Wednesday, 9 December 2009

The Yucky Bits by Kate

I always quite liked the idea of being pregnant - swanning around, proudly sporting a neat bump up front and blooming with glowing skin and shining hair. That's the glamorous image of approaching maternity and I've been fairly lucky in managing to pull off all three so far. But there are so many less appealing aspects to the process - and bear in mind, I've actually had it pretty easy so far!
Wind - those hormones sure stir up the digestive gases. Most unladylike.
Leaking orifices - runny or blocked nasal passages, for example. I'll leave the rest to the imagination.
Bleeding gums and nostrils - apparently the maternal hormones are responsible for thinning out your membranes in these areas. Still, they've stopped short of absolute haemorrhage, thankfully.
Spots and rashes in odd places - while the skin on my face is loads better than usual, my thighs seemed to have developed an ongoing acne problem.
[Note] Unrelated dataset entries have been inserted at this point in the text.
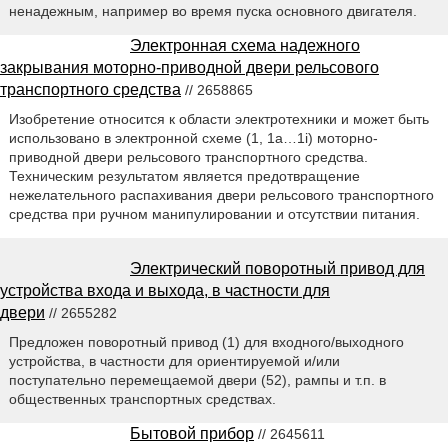
ненадежным, например во время пуска основного двигателя.
Электронная схема надежного
закрывания моторно-приводной двери рельсового
транспортного средства
// 2658865
Изобретение относится к области электротехники и может быть
использовано в электронной схеме (1, 1а…1i) моторно-
приводной двери рельсового транспортного средства.
Техническим результатом является предотвращение
нежелательного распахивания двери рельсового транспортного
средства при ручном манипулировании и отсутствии питания.
Электрический поворотный привод для
устройства входа и выхода, в частности для
двери
// 2655282
Предложен поворотный привод (1) для входного/выходного
устройства, в частности для ориентируемой и/или
поступательно перемещаемой двери (52), рампы и т.п. в
общественных транспортных средствах.
Бытовой прибор
// 2645611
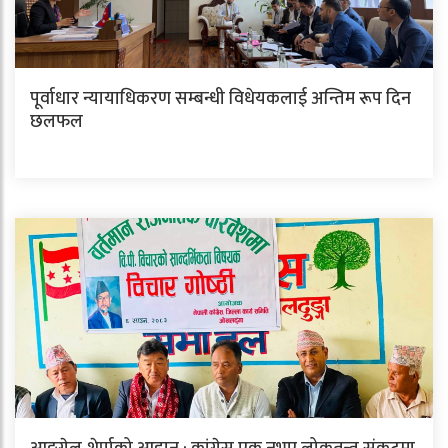
पूर्वाधार न्यायाधिकरण सम्बन्धी विधेयकलाई अन्तिम रूप दिन
छलफल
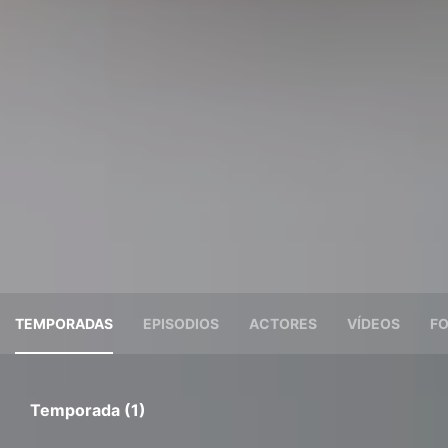
TEMPORADAS
EPISODIOS
ACTORES
VÍDEOS
F
Temporada (1)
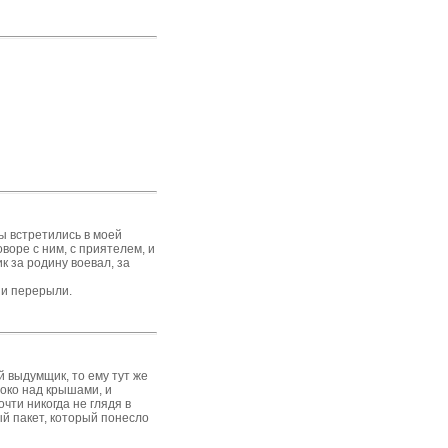
мы встретились в моей
воре с ним, с приятелем, и
к за родину воевал, за
 и перерыли.
й выдумщик, то ему тут же
соко над крышами, и
чти никогда не глядя в
ый пакет, который понесло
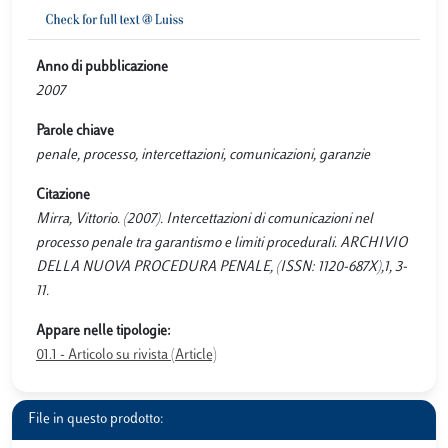
Anno di pubblicazione
2007
Parole chiave
penale, processo, intercettazioni, comunicazioni, garanzie
Citazione
Mirra, Vittorio. (2007). Intercettazioni di comunicazioni nel
processo penale tra garantismo e limiti procedurali. ARCHIVIO
DELLA NUOVA PROCEDURA PENALE, (ISSN: 1120-687X),1, 3-
11.
Appare nelle tipologie:
01.1 - Articolo su rivista (Article)
File in questo prodotto:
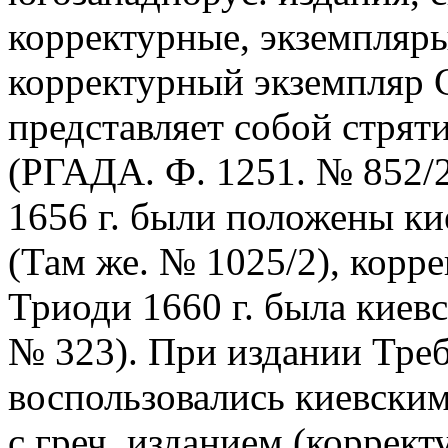
корректурные, экземпляры
корректурный экземпляр 
представляет собой стрят
(РГАДА. Ф. 1251. № 852/2
1656 г. были положены ки
(Там же. № 1025/2), корр
Триоди 1660 г. была киев
№ 323). При издании Тре
воспользовались киевским 
с греч. изданием (коррек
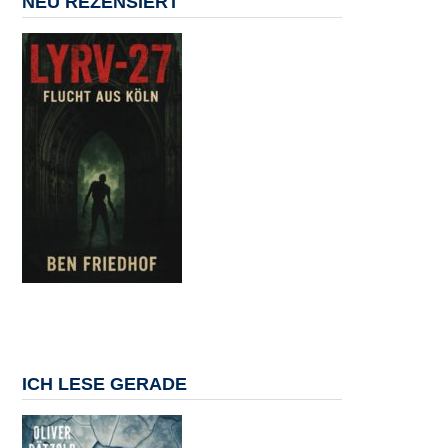
NEU REZENSIERT
ICH LESE GERADE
At least it's easier to conceal from the world at large.
Backache - changing centre of gravity and loosened joints because of the hormone relaxin can be a killer combination. Luckily, I have a husband who is always willing to massage the affected area.
Acid reflux - as the womb expands with the growing foetus, everything else gets compressed, including your stomach. Hence, food reasserting itself in fiery fashion at unexpected moments.
Constant need to pee - see above. Drink half a glass of water and you're running to the loo fifteen minutes later. A short stroll to the shops can be punctuated by any number of urgent toilet dashes. You never squeeze out much more than a trickle, either, it's very unsatisfying.
Clumsiness - changing body size and shape tends to impede co-ordination pretty effectively.
Absent-mindedness - studies have demonstrated the veracity of this one. I can't seem to start a class without rushing back to get the text-book, register or note-book I forgot to pick up.
Tiredness and breathlessness - heaving the extra tum around is pretty knackering.
Fat in unwelcome places - the bump's pretty cool, but why did I have to get an even-bigger-than-before arse to go with it? It's all fat deposits for lactation, apparently. Go, breast-feeding!

All the above thankfully excludes things like constipation, piles, swollen ankles, face-rashes and other delightful side-effects of growing a bairn. So far, anyway.